| ACTIVITY |
All lines holding the string "Identify" should be copied from the data below.

| DATA FOR THIS EXERCISE |
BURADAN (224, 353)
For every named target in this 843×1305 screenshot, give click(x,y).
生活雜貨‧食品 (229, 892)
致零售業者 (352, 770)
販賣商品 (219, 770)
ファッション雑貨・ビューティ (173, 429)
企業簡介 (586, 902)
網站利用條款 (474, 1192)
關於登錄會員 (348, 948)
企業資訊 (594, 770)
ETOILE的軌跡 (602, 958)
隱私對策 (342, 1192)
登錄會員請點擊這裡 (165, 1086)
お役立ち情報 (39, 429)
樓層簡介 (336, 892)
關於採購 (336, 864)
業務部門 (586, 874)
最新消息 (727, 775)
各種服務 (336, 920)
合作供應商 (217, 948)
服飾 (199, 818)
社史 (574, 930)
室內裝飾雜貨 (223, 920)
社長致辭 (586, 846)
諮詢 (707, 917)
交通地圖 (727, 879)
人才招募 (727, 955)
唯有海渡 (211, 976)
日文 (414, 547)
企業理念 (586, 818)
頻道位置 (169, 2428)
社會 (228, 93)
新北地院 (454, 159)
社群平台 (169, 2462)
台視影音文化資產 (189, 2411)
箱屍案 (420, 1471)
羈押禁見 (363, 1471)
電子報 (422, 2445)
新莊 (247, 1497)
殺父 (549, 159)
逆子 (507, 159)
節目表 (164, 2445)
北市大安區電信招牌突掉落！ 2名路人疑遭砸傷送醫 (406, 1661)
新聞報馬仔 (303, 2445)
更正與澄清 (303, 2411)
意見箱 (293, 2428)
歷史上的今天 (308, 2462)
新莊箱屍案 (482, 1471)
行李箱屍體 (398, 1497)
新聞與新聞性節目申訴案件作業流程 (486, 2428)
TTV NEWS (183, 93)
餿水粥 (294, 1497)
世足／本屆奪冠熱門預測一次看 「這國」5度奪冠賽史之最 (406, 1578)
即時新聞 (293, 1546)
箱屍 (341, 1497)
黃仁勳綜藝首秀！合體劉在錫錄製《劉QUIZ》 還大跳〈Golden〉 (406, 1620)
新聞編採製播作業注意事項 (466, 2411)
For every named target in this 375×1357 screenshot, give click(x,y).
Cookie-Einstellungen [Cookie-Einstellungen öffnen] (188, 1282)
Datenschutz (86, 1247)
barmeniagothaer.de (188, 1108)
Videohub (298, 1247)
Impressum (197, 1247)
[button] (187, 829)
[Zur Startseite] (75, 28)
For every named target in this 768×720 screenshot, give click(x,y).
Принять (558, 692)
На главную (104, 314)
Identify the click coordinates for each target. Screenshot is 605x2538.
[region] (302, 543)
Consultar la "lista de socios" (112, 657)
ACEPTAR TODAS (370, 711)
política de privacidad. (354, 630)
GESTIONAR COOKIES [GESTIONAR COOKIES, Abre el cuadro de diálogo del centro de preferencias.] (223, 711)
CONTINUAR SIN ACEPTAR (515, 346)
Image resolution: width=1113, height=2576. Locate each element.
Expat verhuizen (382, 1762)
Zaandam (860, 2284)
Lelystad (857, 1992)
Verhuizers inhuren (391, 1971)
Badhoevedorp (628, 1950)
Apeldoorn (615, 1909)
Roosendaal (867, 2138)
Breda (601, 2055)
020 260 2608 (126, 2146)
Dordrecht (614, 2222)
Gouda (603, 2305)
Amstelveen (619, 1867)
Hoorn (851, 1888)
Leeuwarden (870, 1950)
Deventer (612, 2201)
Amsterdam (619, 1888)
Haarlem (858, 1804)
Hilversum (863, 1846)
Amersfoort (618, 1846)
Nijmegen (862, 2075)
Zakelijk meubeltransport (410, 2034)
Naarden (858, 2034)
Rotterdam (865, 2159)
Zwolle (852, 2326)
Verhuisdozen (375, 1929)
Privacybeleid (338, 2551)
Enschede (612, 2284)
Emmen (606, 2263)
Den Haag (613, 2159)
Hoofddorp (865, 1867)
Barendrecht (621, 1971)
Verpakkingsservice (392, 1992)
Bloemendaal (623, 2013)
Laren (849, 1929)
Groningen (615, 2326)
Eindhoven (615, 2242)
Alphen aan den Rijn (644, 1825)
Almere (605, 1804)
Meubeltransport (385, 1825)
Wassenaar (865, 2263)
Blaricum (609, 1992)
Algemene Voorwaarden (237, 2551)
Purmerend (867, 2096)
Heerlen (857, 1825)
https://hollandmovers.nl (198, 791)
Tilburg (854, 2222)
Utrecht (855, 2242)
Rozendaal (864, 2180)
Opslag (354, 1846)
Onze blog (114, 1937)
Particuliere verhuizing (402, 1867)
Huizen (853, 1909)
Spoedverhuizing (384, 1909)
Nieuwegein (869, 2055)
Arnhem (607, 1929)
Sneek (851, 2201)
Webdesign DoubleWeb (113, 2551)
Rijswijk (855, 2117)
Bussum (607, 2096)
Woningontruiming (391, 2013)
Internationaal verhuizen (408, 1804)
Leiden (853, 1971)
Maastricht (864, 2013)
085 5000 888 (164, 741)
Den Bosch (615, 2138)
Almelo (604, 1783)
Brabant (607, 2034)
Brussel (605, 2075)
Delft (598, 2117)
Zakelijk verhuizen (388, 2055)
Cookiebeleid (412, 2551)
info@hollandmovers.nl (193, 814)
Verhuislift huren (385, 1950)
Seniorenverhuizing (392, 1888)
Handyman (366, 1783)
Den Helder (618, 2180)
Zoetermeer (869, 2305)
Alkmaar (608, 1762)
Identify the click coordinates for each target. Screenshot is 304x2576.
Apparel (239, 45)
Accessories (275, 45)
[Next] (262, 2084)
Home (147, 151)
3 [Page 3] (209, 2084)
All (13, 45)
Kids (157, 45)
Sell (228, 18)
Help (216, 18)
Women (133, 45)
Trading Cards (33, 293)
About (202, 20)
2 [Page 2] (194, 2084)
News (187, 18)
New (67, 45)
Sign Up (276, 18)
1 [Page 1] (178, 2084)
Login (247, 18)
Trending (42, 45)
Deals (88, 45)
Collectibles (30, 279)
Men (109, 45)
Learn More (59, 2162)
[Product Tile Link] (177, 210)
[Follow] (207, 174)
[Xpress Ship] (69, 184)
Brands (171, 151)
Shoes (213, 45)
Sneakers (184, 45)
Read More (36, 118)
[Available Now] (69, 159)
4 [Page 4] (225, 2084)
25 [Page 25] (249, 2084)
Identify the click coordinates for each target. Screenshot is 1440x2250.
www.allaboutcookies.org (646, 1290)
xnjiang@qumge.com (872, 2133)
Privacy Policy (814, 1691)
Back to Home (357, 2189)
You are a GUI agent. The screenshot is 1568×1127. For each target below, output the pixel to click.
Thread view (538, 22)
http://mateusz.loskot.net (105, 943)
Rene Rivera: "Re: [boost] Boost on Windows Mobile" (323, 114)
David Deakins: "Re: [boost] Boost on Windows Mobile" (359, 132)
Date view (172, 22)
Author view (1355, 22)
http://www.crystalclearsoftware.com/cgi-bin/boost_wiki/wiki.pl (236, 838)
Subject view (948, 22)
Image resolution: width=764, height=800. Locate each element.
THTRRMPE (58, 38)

| WRITTEN REPLY |
Identify the click coordinates for each target. Screenshot is 605x2538.
Identify the click coordinates for each target. Screenshot is 304x2576.
Identify the click coordinates for each target. Screenshot is 1440x2250.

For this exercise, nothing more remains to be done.